Great. Thanks for the color.

Thank you. And our next question comes from Yigal Nochomovitz with Citigroup.

How are you doing?

Thanks for taking the question, Emil. Just a question on Glut1 DS trial design, did you at all consider the following design, Trihep plus ketogenic versus ketogenic, does that make any sense? And would you consider that maybe for a future trial? And if not, why not? Thanks.

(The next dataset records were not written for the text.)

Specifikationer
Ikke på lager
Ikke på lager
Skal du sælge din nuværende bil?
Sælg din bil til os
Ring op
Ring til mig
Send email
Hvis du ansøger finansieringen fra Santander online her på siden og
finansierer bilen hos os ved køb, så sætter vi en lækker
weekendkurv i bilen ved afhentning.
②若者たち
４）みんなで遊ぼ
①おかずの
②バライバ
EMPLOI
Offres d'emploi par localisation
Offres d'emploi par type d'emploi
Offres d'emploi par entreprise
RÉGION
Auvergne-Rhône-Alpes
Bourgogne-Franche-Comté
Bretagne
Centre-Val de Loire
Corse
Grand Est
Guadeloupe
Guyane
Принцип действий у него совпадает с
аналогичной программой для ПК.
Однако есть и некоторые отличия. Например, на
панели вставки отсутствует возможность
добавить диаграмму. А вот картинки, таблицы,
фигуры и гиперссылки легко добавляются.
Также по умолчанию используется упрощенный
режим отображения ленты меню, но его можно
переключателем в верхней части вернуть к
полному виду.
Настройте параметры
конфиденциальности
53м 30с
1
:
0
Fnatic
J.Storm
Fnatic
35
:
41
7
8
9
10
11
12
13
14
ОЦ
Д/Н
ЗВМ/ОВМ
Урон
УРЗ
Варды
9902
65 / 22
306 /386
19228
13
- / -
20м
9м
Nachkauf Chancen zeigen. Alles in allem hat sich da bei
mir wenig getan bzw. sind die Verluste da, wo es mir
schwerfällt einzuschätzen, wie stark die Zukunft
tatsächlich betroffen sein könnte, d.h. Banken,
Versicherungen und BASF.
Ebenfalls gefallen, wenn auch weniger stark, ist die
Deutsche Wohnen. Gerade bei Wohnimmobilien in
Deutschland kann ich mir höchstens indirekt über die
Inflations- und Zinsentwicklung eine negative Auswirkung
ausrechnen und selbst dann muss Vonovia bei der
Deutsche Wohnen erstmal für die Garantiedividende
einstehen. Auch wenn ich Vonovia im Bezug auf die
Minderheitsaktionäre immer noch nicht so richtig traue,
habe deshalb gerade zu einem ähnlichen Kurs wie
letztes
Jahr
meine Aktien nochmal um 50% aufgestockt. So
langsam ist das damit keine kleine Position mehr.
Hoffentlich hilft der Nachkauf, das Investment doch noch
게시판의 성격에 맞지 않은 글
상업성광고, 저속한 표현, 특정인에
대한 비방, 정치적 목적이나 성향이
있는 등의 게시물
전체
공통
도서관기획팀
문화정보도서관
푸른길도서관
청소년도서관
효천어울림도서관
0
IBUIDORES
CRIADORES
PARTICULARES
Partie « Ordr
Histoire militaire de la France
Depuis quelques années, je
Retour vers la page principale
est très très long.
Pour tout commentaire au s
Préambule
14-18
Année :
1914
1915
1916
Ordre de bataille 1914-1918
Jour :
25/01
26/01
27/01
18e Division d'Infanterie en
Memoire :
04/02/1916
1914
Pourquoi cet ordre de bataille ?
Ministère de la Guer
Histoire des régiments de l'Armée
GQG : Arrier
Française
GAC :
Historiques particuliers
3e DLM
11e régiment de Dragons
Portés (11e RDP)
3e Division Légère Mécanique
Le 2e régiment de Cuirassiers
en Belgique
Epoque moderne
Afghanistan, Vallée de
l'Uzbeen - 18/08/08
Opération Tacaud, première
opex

Well, we've considered it and actually have some supported some investigator studies to look at it. The trick to adding trihep to ketogenic diet is it is complicated from a metabolic standpoint, and how you account for trihep in the mix, but we know, and in our seizure study enrollment, one of the challenges we had in enrollment, is that there were people who were prescribed a ketogenic diet, were still having seizures, wanted to be in our study, but they didn't want to stop taking what they were trying in ketogenic diet, even if incompletely effective in how they were doing it. So that made it challenging. So if you were going to do the ketogenic diet add-on study, you also then needed to figure out what is it you're adding on to? You can't have a random array of implementation of ketogenic diet also.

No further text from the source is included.